* Action item *
Return every entry below exactly as written, minus the pictures.

* Records supplied *

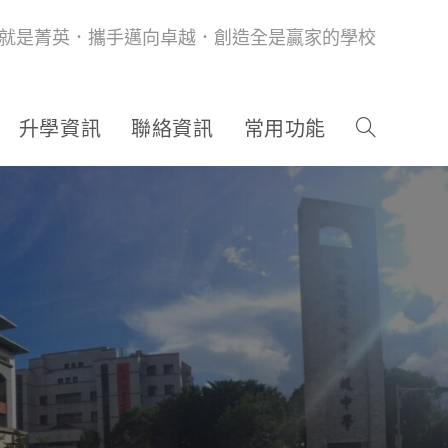
就是菁英．攜手邁向卓越．創造全是贏家的學校
升學資訊
聯絡資訊
常用功能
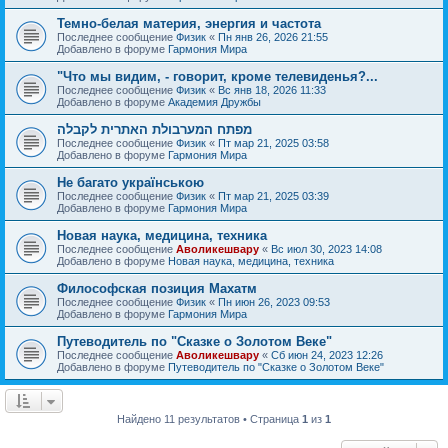
Темно-белая материя, энергия и частота
Последнее сообщение
Физик
«
Пн янв 26, 2026 21:55
Добавлено в форуме
Гармония Мира
"Что мы видим, - говорит, кроме телевиденья?...
Последнее сообщение
Физик
«
Вс янв 18, 2026 11:33
Добавлено в форуме
Академия Дружбы
מפתח המערבולת האתרית לקבלה
Последнее сообщение
Физик
«
Пт мар 21, 2025 03:58
Добавлено в форуме
Гармония Мира
Не багато українською
Последнее сообщение
Физик
«
Пт мар 21, 2025 03:39
Добавлено в форуме
Гармония Мира
Новая наука, медицина, техника
Последнее сообщение
Аволикешвару
«
Вс июл 30, 2023 14:08
Добавлено в форуме
Новая наука, медицина, техника
Философская позиция Махатм
Последнее сообщение
Физик
«
Пн июн 26, 2023 09:53
Добавлено в форуме
Гармония Мира
Путеводитель по "Сказке о Золотом Веке"
Последнее сообщение
Аволикешвару
«
Сб июн 24, 2023 12:26
Добавлено в форуме
Путеводитель по "Сказке о Золотом Веке"
Найдено 11 результатов • Страница
1
из
1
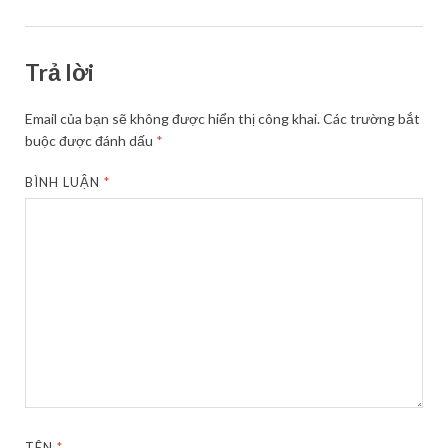
Trả lời
Email của bạn sẽ không được hiển thị công khai.
Các trường bắt
buộc được đánh dấu
*
BÌNH LUẬN
*
TÊN
*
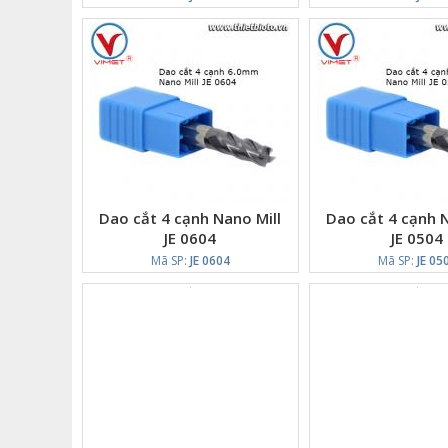
Dao cắt 4 cạnh Nano Mill
Dao cắt 4 cạnh N
JE 0604
JE 0504
Mã SP:
JE 0604
Mã SP:
JE 05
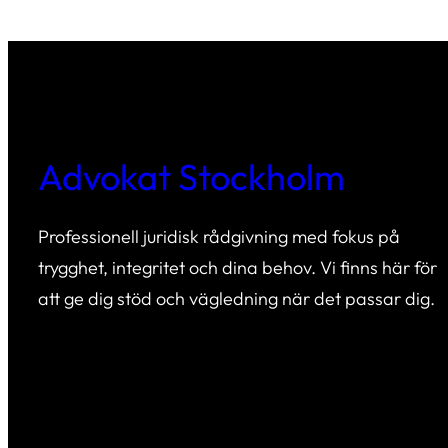
Advokat Stockholm
Professionell juridisk rådgivning med fokus på
trygghet, integritet och dina behov. Vi finns här för
att ge dig stöd och vägledning när det passar dig.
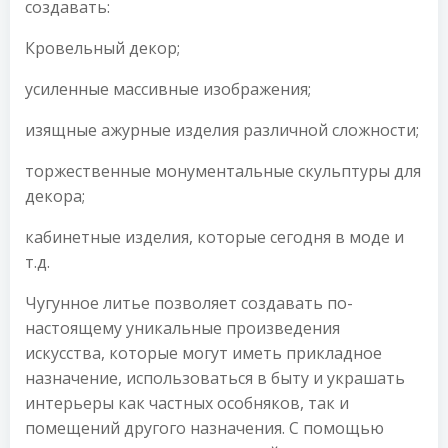
создавать:
Кровельный декор;
усиленные массивные изображения;
изящные ажурные изделия различной сложности;
торжественные монументальные скульптуры для
декора;
кабинетные изделия, которые сегодня в моде и
т.д.
Чугунное литье позволяет создавать по-
настоящему уникальные произведения
искусства, которые могут иметь прикладное
назначение, использоваться в быту и украшать
интерьеры как частных особняков, так и
помещений другого назначения. С помощью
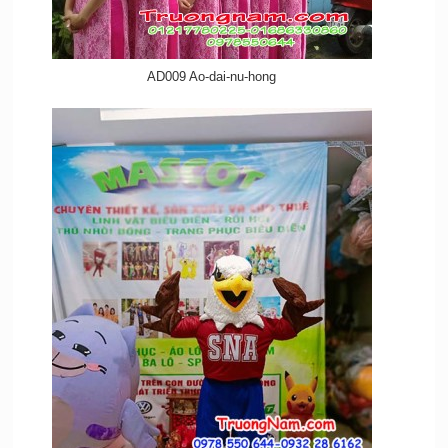
AD009 Ao-dai-nu-hong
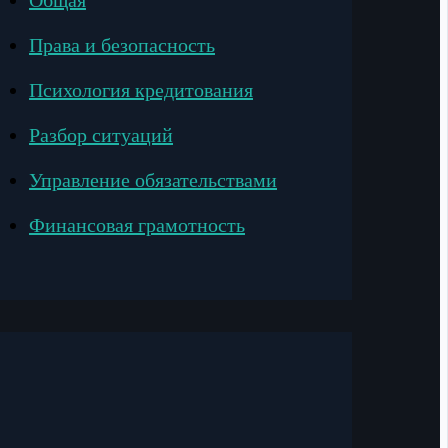
Общая
Права и безопасность
Психология кредитования
Разбор ситуаций
Управление обязательствами
Финансовая грамотность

* Exercise result *
就是菁英．攜手邁向卓越．創造全是贏家的學校
升學資訊
聯絡資訊
常用功能
Темно-белая материя, энергия и частота
Последнее сообщение
Физик
«
Пн янв 26, 2026 21:55
Добавлено в форуме
Гармония Мира
"Что мы видим, - говорит, кроме телевиденья?...
Последнее сообщение
Физик
«
Вс янв 18, 2026 11:33
Добавлено в форуме
Академия Дружбы
מפתח המערבולת האתרית לקבלה
Последнее сообщение
Физик
«
Пт мар 21, 2025 03:58
Добавлено в форуме
Гармония Мира
Не багато українською
Последнее сообщение
Физик
«
Пт мар 21, 2025 03:39
Добавлено в форуме
Гармония Мира
Новая наука, медицина, техника
Последнее сообщение
Аволикешвару
«
Вс июл 30, 2023 14:08
Добавлено в форуме
Новая наука, медицина, техника
Философская позиция Махатм
Последнее сообщение
Физик
«
Пн июн 26, 2023 09:53
Добавлено в форуме
Гармония Мира
Путеводитель по "Сказке о Золотом Веке"
Последнее сообщение
Аволикешвару
«
Сб июн 24, 2023 12:26
Добавлено в форуме
Путеводитель по "Сказке о Золотом Веке"
Найдено 11 результатов • Страница
1
из
1
Trả lời
Email của bạn sẽ không được hiển thị công khai.
Các trường bắt
buộc được đánh dấu
*
BÌNH LUẬN
*
TÊN
*
Dao cắt 4 cạnh Nano Mill
Dao cắt 4 cạnh N
JE 0604
JE 0504
Mã SP:
JE 0604
Mã SP:
JE 05
Advokat Stockholm
Professionell juridisk rådgivning med fokus på
trygghet, integritet och dina behov. Vi finns här för
att ge dig stöd och vägledning när det passar dig.
создавать:
Кровельный декор;
усиленные массивные изображения;
изящные ажурные изделия различной сложности;
торжественные монументальные скульптуры для
декора;
кабинетные изделия, которые сегодня в моде и
т.д.
Чугунное литье позволяет создавать по-
настоящему уникальные произведения
искусства, которые могут иметь прикладное
назначение, использоваться в быту и украшать
интерьеры как частных особняков, так и
помещений другого назначения. С помощью
AD009 Ao-dai-nu-hong
Общая
Права и безопасность
Психология кредитования
Разбор ситуаций
Управление обязательствами
Финансовая грамотность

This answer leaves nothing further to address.